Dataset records
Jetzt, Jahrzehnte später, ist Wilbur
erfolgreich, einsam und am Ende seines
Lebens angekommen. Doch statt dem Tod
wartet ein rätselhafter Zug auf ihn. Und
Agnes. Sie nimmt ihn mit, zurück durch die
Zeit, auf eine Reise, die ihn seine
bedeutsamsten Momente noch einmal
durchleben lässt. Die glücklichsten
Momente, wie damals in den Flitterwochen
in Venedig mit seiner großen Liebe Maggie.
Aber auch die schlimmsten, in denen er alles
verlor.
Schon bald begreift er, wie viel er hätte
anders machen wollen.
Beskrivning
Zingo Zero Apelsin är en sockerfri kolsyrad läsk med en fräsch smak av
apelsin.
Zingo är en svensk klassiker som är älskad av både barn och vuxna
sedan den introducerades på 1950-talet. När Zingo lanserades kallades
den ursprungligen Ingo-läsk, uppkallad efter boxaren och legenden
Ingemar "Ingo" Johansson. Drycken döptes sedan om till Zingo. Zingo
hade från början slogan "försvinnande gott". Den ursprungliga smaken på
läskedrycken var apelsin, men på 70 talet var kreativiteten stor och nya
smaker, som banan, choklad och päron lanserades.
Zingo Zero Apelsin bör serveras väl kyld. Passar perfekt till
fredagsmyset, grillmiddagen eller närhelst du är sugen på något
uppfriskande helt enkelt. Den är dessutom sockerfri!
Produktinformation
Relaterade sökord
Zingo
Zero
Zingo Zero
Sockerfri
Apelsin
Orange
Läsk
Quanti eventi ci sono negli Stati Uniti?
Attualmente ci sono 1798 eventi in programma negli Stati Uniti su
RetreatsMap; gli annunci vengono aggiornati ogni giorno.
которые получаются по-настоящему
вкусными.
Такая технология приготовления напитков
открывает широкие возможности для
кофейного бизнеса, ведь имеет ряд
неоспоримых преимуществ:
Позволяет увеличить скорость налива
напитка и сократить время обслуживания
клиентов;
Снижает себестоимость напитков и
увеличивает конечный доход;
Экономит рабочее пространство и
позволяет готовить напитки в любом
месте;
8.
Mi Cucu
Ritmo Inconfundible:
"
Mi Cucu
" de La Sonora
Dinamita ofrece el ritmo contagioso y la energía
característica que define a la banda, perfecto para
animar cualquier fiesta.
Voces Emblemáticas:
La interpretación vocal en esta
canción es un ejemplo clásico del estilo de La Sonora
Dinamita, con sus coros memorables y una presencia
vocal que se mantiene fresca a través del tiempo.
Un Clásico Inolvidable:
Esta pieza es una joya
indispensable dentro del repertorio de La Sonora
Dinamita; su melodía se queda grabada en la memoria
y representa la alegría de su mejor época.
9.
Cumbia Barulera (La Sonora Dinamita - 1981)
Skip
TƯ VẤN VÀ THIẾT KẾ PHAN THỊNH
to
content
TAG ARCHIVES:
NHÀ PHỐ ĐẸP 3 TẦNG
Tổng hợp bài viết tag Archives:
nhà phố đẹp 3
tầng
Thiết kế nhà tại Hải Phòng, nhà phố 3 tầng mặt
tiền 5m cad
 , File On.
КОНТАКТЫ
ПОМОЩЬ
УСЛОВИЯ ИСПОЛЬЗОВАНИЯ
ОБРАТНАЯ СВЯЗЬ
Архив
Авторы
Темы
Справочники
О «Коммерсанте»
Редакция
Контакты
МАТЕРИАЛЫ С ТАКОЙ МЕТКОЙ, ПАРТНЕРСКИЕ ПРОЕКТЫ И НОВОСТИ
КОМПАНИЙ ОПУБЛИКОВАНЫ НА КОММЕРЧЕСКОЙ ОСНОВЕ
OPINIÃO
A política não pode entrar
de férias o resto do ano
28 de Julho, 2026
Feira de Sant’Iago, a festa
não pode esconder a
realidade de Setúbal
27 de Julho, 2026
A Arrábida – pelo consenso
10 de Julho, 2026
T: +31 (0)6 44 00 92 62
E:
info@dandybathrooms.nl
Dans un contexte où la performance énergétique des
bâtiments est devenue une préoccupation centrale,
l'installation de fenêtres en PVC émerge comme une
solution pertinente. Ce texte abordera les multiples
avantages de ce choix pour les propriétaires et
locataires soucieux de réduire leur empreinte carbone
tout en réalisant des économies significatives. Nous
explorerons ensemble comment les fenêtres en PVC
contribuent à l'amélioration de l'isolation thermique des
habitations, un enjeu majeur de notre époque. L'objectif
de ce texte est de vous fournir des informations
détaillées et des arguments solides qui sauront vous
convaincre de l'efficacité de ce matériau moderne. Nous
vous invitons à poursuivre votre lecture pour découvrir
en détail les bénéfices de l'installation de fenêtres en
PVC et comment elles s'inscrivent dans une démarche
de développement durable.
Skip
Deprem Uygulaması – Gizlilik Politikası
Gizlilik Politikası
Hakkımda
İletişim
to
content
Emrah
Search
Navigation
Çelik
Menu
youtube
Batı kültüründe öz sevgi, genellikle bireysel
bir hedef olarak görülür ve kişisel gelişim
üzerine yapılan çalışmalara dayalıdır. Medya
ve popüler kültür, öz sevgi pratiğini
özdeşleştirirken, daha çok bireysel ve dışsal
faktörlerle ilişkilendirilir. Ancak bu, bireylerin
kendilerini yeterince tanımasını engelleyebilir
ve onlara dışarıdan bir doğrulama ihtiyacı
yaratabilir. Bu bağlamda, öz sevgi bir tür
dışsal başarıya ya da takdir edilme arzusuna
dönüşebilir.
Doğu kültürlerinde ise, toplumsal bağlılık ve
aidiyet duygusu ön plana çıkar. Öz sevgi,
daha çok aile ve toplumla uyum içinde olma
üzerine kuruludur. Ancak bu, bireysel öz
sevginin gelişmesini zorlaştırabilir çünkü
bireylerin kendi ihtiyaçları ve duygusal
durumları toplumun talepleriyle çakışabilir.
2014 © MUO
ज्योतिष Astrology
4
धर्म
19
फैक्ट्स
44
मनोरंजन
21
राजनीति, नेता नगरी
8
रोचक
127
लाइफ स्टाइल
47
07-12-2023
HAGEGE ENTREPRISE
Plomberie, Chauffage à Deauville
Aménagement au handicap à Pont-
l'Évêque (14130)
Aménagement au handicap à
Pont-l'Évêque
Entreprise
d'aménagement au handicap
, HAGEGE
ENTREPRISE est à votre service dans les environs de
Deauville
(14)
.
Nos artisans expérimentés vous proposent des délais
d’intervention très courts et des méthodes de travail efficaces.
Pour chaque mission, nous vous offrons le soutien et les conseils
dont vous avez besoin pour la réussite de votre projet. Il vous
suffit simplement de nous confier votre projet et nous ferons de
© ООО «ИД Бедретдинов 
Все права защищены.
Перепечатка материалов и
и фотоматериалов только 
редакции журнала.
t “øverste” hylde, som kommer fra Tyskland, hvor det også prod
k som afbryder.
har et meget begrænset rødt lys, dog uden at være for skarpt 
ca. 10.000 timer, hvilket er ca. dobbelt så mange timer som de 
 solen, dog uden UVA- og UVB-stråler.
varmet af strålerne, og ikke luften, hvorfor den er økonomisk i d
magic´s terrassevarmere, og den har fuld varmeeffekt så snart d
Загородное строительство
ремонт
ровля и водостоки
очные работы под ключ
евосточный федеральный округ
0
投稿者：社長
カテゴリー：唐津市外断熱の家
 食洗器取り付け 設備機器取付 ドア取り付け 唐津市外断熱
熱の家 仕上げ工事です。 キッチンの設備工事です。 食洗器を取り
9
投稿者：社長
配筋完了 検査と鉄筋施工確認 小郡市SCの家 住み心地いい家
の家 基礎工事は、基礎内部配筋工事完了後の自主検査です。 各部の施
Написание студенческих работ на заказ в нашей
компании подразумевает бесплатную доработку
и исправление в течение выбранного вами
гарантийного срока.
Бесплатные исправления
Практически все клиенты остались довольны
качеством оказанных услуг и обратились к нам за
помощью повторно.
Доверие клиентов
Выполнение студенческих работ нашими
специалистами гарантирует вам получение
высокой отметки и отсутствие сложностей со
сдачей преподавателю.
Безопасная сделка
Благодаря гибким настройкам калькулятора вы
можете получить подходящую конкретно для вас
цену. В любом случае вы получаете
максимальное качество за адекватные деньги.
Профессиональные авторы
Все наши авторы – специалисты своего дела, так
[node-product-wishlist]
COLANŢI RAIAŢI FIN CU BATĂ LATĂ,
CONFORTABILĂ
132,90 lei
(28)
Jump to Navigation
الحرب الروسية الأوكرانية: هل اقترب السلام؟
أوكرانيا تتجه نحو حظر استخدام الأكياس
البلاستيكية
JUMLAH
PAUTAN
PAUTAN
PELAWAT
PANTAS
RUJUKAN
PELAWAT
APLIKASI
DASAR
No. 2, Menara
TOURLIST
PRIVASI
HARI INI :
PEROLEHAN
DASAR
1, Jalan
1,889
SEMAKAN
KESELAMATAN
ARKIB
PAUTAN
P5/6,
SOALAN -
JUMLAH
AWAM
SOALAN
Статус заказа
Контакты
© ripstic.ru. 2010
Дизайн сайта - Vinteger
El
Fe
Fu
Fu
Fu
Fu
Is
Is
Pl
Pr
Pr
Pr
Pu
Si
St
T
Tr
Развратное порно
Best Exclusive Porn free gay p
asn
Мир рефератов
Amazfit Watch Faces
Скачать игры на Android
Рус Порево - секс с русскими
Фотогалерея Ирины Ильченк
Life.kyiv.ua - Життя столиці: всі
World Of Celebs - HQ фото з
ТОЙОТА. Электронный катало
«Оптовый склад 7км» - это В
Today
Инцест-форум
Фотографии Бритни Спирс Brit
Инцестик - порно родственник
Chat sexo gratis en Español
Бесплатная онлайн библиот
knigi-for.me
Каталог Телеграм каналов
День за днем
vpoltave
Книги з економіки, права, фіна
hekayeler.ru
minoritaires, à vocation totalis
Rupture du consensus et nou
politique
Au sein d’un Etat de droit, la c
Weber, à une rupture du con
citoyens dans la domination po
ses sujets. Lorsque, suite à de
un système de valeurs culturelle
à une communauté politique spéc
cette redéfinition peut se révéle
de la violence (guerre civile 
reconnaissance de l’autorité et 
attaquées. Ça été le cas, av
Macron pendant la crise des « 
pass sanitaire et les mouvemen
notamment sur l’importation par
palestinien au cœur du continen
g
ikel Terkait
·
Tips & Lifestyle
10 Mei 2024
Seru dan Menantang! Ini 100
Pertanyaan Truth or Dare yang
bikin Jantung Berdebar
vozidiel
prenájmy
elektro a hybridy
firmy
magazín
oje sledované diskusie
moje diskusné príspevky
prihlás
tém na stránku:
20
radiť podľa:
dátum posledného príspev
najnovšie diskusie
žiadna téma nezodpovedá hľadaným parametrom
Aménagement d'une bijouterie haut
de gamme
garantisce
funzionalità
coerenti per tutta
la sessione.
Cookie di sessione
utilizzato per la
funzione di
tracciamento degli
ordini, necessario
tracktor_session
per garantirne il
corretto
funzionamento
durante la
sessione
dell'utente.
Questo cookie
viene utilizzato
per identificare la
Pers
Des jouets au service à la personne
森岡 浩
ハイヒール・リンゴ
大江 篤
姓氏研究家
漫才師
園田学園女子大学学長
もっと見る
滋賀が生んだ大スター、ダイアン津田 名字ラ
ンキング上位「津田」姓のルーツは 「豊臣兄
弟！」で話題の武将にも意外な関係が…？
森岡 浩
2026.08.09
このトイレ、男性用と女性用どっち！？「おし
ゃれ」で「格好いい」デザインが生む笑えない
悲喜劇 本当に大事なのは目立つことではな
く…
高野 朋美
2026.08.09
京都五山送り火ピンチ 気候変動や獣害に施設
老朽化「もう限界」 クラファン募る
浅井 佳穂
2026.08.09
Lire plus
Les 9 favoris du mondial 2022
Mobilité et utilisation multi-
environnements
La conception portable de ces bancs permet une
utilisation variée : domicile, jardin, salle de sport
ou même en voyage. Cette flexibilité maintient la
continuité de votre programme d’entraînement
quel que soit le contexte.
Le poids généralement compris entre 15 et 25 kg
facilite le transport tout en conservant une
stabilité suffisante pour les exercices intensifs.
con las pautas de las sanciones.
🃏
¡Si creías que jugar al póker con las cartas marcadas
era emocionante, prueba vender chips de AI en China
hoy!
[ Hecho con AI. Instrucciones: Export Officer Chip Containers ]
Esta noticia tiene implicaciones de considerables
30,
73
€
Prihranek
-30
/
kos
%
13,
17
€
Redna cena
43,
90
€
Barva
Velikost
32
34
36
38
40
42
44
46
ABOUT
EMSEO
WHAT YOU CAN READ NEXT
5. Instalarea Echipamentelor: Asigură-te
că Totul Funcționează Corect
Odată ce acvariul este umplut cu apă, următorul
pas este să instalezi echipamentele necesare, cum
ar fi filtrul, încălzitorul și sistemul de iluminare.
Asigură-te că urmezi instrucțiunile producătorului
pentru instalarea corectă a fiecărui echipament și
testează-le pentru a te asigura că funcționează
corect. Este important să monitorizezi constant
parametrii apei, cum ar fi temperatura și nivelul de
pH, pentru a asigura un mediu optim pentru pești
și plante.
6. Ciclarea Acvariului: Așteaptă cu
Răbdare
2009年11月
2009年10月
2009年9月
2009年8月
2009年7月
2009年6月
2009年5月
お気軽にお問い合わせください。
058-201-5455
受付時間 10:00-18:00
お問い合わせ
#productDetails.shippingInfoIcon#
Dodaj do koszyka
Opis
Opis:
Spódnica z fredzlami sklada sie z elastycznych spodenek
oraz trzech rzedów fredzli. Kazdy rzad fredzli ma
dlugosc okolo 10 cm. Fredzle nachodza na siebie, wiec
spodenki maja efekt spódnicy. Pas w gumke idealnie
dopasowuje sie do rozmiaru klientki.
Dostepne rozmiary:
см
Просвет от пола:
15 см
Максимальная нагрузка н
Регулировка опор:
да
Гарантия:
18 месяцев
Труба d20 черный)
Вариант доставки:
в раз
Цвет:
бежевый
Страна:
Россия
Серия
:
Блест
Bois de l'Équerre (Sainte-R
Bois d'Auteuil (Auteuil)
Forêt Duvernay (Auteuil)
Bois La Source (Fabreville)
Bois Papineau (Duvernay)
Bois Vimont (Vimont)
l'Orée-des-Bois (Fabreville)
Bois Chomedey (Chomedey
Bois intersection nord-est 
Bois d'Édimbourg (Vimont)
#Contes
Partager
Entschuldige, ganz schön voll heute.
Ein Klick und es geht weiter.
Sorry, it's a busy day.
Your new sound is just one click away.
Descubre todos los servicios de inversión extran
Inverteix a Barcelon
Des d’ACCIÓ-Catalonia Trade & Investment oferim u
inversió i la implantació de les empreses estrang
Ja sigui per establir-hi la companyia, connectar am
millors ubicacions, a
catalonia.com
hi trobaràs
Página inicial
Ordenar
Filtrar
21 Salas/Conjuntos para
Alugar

What you will do – Only one stretch of the entries above is wanted: the lines from the one containing "de développement durable." through the one containing "üzerine yapılan çalışmalara dayalıdır. Medya". Please reproduce it exactly.

Answer to this exercise –
de développement durable.
Skip
Deprem Uygulaması – Gizlilik Politikası
Gizlilik Politikası
Hakkımda
İletişim
to
content
Emrah
Search
Navigation
Çelik
Menu
youtube
Batı kültüründe öz sevgi, genellikle bireysel
bir hedef olarak görülür ve kişisel gelişim
üzerine yapılan çalışmalara dayalıdır. Medya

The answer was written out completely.